## DATA SHOWN
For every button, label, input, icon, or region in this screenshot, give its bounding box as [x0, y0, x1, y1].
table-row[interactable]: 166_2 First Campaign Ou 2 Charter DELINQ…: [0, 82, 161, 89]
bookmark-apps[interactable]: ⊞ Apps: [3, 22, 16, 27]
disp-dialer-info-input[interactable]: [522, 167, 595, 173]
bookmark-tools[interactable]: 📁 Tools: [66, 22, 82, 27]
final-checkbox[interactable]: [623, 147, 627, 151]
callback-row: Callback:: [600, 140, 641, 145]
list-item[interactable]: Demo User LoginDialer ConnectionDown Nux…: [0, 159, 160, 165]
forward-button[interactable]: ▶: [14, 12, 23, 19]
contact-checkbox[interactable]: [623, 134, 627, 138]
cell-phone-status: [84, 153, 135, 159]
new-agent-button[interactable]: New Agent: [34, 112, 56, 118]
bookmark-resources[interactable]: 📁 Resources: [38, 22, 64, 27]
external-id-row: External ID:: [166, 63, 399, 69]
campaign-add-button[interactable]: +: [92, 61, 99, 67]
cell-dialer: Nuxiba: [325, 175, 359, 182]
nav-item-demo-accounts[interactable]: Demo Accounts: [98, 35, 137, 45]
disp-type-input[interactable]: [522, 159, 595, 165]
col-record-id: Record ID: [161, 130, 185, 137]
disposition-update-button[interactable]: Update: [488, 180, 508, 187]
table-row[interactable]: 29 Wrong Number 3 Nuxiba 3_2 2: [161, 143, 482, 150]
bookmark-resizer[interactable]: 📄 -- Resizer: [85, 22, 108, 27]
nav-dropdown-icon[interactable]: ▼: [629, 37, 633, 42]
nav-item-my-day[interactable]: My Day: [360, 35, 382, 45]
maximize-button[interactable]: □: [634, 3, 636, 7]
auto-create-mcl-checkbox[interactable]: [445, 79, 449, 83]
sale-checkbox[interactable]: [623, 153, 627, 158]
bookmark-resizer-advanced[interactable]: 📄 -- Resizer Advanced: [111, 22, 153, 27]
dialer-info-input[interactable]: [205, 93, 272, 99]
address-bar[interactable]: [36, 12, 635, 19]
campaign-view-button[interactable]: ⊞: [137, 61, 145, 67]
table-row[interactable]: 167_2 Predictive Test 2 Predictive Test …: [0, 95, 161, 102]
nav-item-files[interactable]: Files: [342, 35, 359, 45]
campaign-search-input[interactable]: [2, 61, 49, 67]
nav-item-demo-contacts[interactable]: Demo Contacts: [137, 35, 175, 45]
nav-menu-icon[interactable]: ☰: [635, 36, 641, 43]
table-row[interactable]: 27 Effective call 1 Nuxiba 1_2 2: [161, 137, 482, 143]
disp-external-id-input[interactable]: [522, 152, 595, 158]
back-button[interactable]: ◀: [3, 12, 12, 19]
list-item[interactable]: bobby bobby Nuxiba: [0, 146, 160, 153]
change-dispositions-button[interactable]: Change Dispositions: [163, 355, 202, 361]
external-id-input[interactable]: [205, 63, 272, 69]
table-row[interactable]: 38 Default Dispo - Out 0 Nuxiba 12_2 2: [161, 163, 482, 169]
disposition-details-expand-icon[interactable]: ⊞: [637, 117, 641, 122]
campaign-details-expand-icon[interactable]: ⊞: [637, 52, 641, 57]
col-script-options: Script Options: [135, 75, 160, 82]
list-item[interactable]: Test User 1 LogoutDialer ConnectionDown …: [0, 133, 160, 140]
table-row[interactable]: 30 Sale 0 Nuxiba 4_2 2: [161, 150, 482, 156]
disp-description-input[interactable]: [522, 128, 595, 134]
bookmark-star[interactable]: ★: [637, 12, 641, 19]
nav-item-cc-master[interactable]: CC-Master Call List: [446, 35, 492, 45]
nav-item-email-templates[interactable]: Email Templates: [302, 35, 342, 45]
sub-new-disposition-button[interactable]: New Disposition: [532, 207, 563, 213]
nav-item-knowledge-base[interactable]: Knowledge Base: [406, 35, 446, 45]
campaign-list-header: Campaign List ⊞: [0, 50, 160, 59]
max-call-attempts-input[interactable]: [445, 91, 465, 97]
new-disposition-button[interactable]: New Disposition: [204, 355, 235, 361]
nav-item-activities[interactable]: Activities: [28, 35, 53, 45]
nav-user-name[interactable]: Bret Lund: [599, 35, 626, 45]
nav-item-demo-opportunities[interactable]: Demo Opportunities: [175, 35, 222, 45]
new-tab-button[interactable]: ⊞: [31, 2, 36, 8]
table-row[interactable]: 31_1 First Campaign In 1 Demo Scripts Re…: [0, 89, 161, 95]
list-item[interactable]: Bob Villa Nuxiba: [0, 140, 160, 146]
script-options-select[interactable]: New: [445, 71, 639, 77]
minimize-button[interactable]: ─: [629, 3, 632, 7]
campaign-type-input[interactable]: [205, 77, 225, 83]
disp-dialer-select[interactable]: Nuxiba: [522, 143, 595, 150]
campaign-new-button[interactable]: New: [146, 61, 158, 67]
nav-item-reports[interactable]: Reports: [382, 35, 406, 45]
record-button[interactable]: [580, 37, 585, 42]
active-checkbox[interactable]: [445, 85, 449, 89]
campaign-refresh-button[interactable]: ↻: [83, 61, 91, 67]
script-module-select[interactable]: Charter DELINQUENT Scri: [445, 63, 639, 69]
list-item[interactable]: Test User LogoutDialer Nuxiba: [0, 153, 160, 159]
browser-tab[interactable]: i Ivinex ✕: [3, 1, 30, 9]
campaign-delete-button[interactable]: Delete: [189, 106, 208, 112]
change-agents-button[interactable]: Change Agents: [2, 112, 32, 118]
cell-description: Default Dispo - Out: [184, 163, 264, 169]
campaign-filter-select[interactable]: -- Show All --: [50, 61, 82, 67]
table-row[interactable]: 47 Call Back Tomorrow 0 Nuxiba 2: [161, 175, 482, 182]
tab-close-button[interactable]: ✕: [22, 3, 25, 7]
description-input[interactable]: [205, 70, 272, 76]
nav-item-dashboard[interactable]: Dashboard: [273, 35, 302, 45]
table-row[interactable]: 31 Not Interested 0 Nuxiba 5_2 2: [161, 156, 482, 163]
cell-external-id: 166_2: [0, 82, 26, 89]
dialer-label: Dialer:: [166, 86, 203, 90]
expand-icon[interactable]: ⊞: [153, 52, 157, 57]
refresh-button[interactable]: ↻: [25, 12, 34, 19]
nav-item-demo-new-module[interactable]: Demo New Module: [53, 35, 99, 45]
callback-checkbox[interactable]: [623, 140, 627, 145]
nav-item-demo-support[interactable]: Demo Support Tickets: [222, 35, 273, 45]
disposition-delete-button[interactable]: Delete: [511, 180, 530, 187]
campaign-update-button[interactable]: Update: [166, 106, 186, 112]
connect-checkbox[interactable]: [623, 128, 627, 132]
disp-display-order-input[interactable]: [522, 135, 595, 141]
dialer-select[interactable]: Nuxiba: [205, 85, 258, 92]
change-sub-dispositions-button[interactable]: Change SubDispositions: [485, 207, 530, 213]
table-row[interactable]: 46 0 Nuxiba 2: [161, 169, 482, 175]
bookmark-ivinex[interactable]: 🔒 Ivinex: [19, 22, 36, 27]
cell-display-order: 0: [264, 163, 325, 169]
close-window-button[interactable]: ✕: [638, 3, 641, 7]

## TASK BRIEF
The full listing needs to be output again, exactly as it reads.

## TASK RESULT
For every button, label, input, icon, or region in this screenshot, give its bounding box as [x0, y0, x1, y1].
table-row[interactable]: 166_2 First Campaign Ou 2 Charter DELINQ…: [0, 82, 161, 89]
bookmark-apps[interactable]: ⊞ Apps: [3, 22, 16, 27]
disp-dialer-info-input[interactable]: [522, 167, 595, 173]
bookmark-tools[interactable]: 📁 Tools: [66, 22, 82, 27]
final-checkbox[interactable]: [623, 147, 627, 151]
callback-row: Callback:: [600, 140, 641, 145]
list-item[interactable]: Demo User LoginDialer ConnectionDown Nux…: [0, 159, 160, 165]
forward-button[interactable]: ▶: [14, 12, 23, 19]
contact-checkbox[interactable]: [623, 134, 627, 138]
cell-phone-status: [84, 153, 135, 159]
new-agent-button[interactable]: New Agent: [34, 112, 56, 118]
bookmark-resources[interactable]: 📁 Resources: [38, 22, 64, 27]
external-id-row: External ID:: [166, 63, 399, 69]
campaign-add-button[interactable]: +: [92, 61, 99, 67]
cell-dialer: Nuxiba: [325, 175, 359, 182]
nav-item-demo-accounts[interactable]: Demo Accounts: [98, 35, 137, 45]
disp-type-input[interactable]: [522, 159, 595, 165]
col-record-id: Record ID: [161, 130, 185, 137]
disposition-update-button[interactable]: Update: [488, 180, 508, 187]
table-row[interactable]: 29 Wrong Number 3 Nuxiba 3_2 2: [161, 143, 482, 150]
bookmark-resizer[interactable]: 📄 -- Resizer: [85, 22, 108, 27]
nav-dropdown-icon[interactable]: ▼: [629, 37, 633, 42]
nav-item-my-day[interactable]: My Day: [360, 35, 382, 45]
maximize-button[interactable]: □: [634, 3, 636, 7]
auto-create-mcl-checkbox[interactable]: [445, 79, 449, 83]
sale-checkbox[interactable]: [623, 153, 627, 158]
bookmark-resizer-advanced[interactable]: 📄 -- Resizer Advanced: [111, 22, 153, 27]
dialer-info-input[interactable]: [205, 93, 272, 99]
address-bar[interactable]: [36, 12, 635, 19]
campaign-view-button[interactable]: ⊞: [137, 61, 145, 67]
table-row[interactable]: 167_2 Predictive Test 2 Predictive Test …: [0, 95, 161, 102]
nav-item-files[interactable]: Files: [342, 35, 359, 45]
campaign-search-input[interactable]: [2, 61, 49, 67]
nav-item-demo-contacts[interactable]: Demo Contacts: [137, 35, 175, 45]
nav-menu-icon[interactable]: ☰: [635, 36, 641, 43]
table-row[interactable]: 27 Effective call 1 Nuxiba 1_2 2: [161, 137, 482, 143]
disp-external-id-input[interactable]: [522, 152, 595, 158]
back-button[interactable]: ◀: [3, 12, 12, 19]
list-item[interactable]: bobby bobby Nuxiba: [0, 146, 160, 153]
change-dispositions-button[interactable]: Change Dispositions: [163, 355, 202, 361]
external-id-input[interactable]: [205, 63, 272, 69]
table-row[interactable]: 38 Default Dispo - Out 0 Nuxiba 12_2 2: [161, 163, 482, 169]
disposition-details-expand-icon[interactable]: ⊞: [637, 117, 641, 122]
campaign-details-expand-icon[interactable]: ⊞: [637, 52, 641, 57]
col-script-options: Script Options: [135, 75, 160, 82]
list-item[interactable]: Test User 1 LogoutDialer ConnectionDown …: [0, 133, 160, 140]
table-row[interactable]: 30 Sale 0 Nuxiba 4_2 2: [161, 150, 482, 156]
disp-description-input[interactable]: [522, 128, 595, 134]
bookmark-star[interactable]: ★: [637, 12, 641, 19]
nav-item-cc-master[interactable]: CC-Master Call List: [446, 35, 492, 45]
nav-item-email-templates[interactable]: Email Templates: [302, 35, 342, 45]
sub-new-disposition-button[interactable]: New Disposition: [532, 207, 563, 213]
nav-item-knowledge-base[interactable]: Knowledge Base: [406, 35, 446, 45]
campaign-list-header: Campaign List ⊞: [0, 50, 160, 59]
max-call-attempts-input[interactable]: [445, 91, 465, 97]
new-disposition-button[interactable]: New Disposition: [204, 355, 235, 361]
nav-item-activities[interactable]: Activities: [28, 35, 53, 45]
nav-user-name[interactable]: Bret Lund: [599, 35, 626, 45]
nav-item-demo-opportunities[interactable]: Demo Opportunities: [175, 35, 222, 45]
new-tab-button[interactable]: ⊞: [31, 2, 36, 8]
table-row[interactable]: 31_1 First Campaign In 1 Demo Scripts Re…: [0, 89, 161, 95]
list-item[interactable]: Bob Villa Nuxiba: [0, 140, 160, 146]
script-options-select[interactable]: New: [445, 71, 639, 77]
minimize-button[interactable]: ─: [629, 3, 632, 7]
campaign-type-input[interactable]: [205, 77, 225, 83]
disp-dialer-select[interactable]: Nuxiba: [522, 143, 595, 150]
campaign-new-button[interactable]: New: [146, 61, 158, 67]
nav-item-reports[interactable]: Reports: [382, 35, 406, 45]
record-button[interactable]: [580, 37, 585, 42]
active-checkbox[interactable]: [445, 85, 449, 89]
campaign-refresh-button[interactable]: ↻: [83, 61, 91, 67]
script-module-select[interactable]: Charter DELINQUENT Scri: [445, 63, 639, 69]
list-item[interactable]: Test User LogoutDialer Nuxiba: [0, 153, 160, 159]
browser-tab[interactable]: i Ivinex ✕: [3, 1, 30, 9]
campaign-delete-button[interactable]: Delete: [189, 106, 208, 112]
change-agents-button[interactable]: Change Agents: [2, 112, 32, 118]
cell-description: Default Dispo - Out: [184, 163, 264, 169]
campaign-filter-select[interactable]: -- Show All --: [50, 61, 82, 67]
table-row[interactable]: 47 Call Back Tomorrow 0 Nuxiba 2: [161, 175, 482, 182]
tab-close-button[interactable]: ✕: [22, 3, 25, 7]
description-input[interactable]: [205, 70, 272, 76]
nav-item-dashboard[interactable]: Dashboard: [273, 35, 302, 45]
table-row[interactable]: 31 Not Interested 0 Nuxiba 5_2 2: [161, 156, 482, 163]
cell-external-id: 166_2: [0, 82, 26, 89]
dialer-label: Dialer:: [166, 86, 203, 90]
expand-icon[interactable]: ⊞: [153, 52, 157, 57]
refresh-button[interactable]: ↻: [25, 12, 34, 19]
nav-item-demo-new-module[interactable]: Demo New Module: [53, 35, 99, 45]
callback-checkbox[interactable]: [623, 140, 627, 145]
nav-item-demo-support[interactable]: Demo Support Tickets: [222, 35, 273, 45]
disposition-delete-button[interactable]: Delete: [511, 180, 530, 187]
campaign-update-button[interactable]: Update: [166, 106, 186, 112]
connect-checkbox[interactable]: [623, 128, 627, 132]
disp-display-order-input[interactable]: [522, 135, 595, 141]
dialer-select[interactable]: Nuxiba: [205, 85, 258, 92]
change-sub-dispositions-button[interactable]: Change SubDispositions: [485, 207, 530, 213]
table-row[interactable]: 46 0 Nuxiba 2: [161, 169, 482, 175]
bookmark-ivinex[interactable]: 🔒 Ivinex: [19, 22, 36, 27]
cell-display-order: 0: [264, 163, 325, 169]
close-window-button[interactable]: ✕: [638, 3, 641, 7]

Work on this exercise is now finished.